Hell, you probably still believe that whole Dark Ages nonsense that has been refuted for a century.

Furthermore, you don't even know what "religion" is so I don't understand how you can be so certain it's such a threat. Perhaps the vague caricature, sure.

Clint wrote:The modern day version of a hospital, Christianity is not responsible for.

As a place with nurses, doctors, and staff? Yes, and Christians were responsible for the greatest advances in medical science at the time. There were no "hospitals" before Christianity in the West. And like I said, much of their growth in the early centuries was the result of medical and relief services. Rome was a hell hole to live in. And the elites didn't give a damn about the common person.

And the reason the Christians did these things was because of their faith, Good Samaritan all that.

Clint wrote:Yes, the church did throw money into the ever increasing scientific methodology of inquiry and for the large extent of it had to, as they were responsible for plaguing that particular area of the world into filth and disease and had to resort to other methods.

On average the Middle Ages were a large net benefit for people. They were less diseased (no longer in big cities), healthier, wealthier, and more independent. There are also many advances in technology at the time, like the iron plow and the windmill.
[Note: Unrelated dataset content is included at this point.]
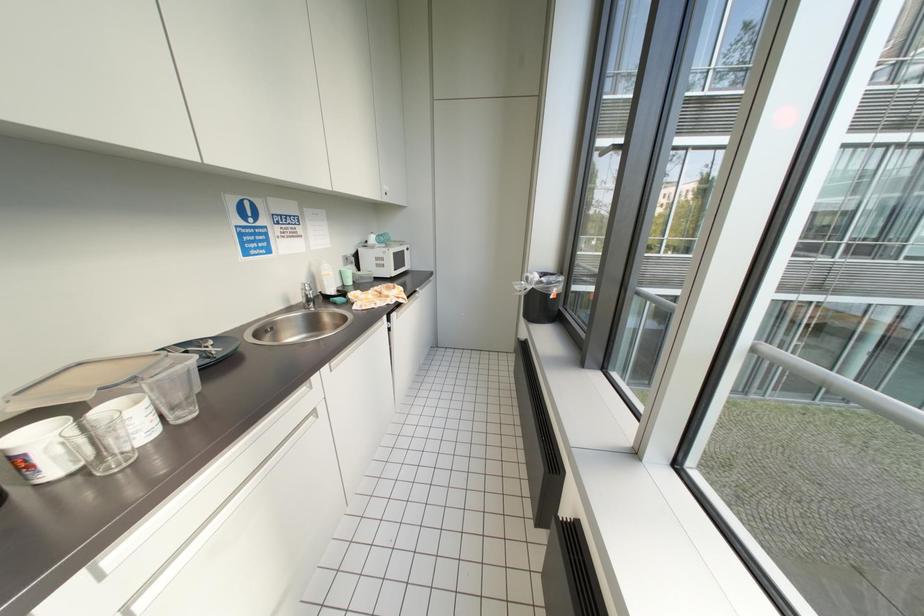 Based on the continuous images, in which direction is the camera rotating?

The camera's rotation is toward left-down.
Christianity did nothing at all to hamper scientific growth. In fact, science was done in the middle ages and Renaissance in order to greater understand God's creation. Galileo, for instance, was a devout Catholic. What did hamper scientific growth was illiteracy and a lack of books. All of the scientific knowledge required was bound up in the Roman elites, who had since passed on. The rest was in Monasteries, faithfully copied. Or they were in the hands of the Nestorians, who were great mathematicians and scientists and kept the flame of the greek world alive.

Funny story, the greeks believed that the stars were divine. It was foolish to believe otherwise. When the Christians said they were just balls of fire, this was considered to be part of their blasphemy. One of the many reasons they were called "atheists" by the pagans. Pagan society had stagnated and wasn't going to allow for much more expansion in the sciences. Part of the reason was because the Pagans did not believe many things were worth studying. They also believed in spirits and stuff, Christians didn't. It's fascinating, really.

You believe in a modern myth, the myth of the triumph of progress and reason over religion. The facts don't bare it out. I'd suggest reading some basic history on the middle ages. Even the Encyclopedia Brittanica has corrected itself in this regard.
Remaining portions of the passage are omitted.